● **Brief**
Look through the entries that follow and count the lines with the word "Point". The reply is that number alone.

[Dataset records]
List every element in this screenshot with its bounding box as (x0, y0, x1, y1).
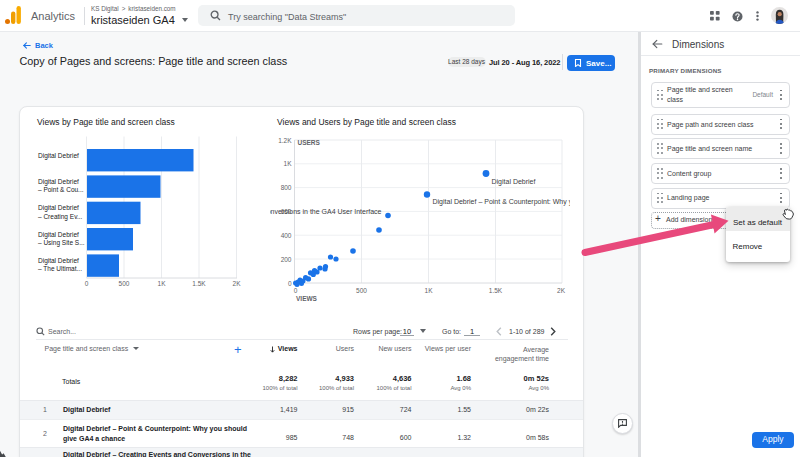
svg-text:500: 500 (119, 280, 130, 287)
svg-text:– Point & Cou...: – Point & Cou... (38, 186, 84, 193)
svg-text:1K: 1K (284, 160, 293, 167)
svg-text:– The Ultimat...: – The Ultimat... (38, 265, 82, 272)
svg-text:Digital Debrief: Digital Debrief (38, 152, 79, 160)
svg-text:2K: 2K (557, 287, 566, 294)
svg-text:400: 400 (281, 232, 292, 239)
svg-text:1.5K: 1.5K (192, 280, 206, 287)
svg-text:1.5K: 1.5K (489, 287, 503, 294)
svg-text:– Creating Ev...: – Creating Ev... (38, 213, 83, 221)
svg-text:800: 800 (281, 184, 292, 191)
svg-text:Digital Debrief: Digital Debrief (38, 257, 79, 265)
svg-text:Digital Debrief – Point & Coun: Digital Debrief – Point & Counterpoint: … (433, 198, 571, 206)
svg-text:Digital Debrief: Digital Debrief (492, 178, 536, 186)
svg-text:500: 500 (356, 287, 367, 294)
svg-text:VIEWS: VIEWS (296, 295, 318, 302)
svg-text:2K: 2K (233, 280, 242, 287)
svg-text:Digital Debrief: Digital Debrief (38, 231, 79, 239)
svg-text:1K: 1K (158, 280, 167, 287)
svg-text:1K: 1K (425, 287, 434, 294)
svg-text:0: 0 (85, 280, 89, 287)
svg-text:200: 200 (281, 256, 292, 263)
svg-text:0: 0 (294, 287, 298, 294)
svg-text:Digital Debrief: Digital Debrief (38, 204, 79, 212)
svg-text:– Using Site S...: – Using Site S... (38, 239, 85, 247)
svg-text:0: 0 (288, 280, 292, 287)
svg-text:USERS: USERS (298, 139, 321, 146)
svg-text:1.2K: 1.2K (278, 137, 292, 144)
svg-text:onversions in the GA4 User Int: onversions in the GA4 User Interface (270, 208, 382, 215)
svg-text:Digital Debrief: Digital Debrief (38, 178, 79, 186)
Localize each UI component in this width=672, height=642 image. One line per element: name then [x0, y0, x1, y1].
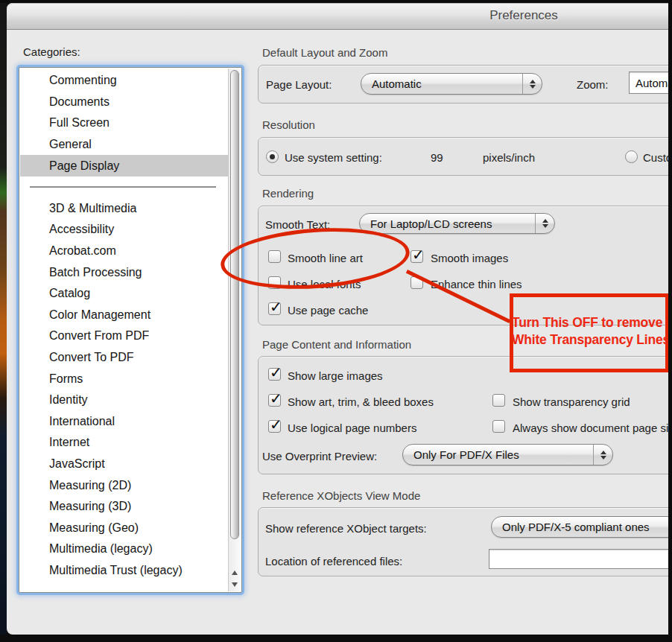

● **Solution**
2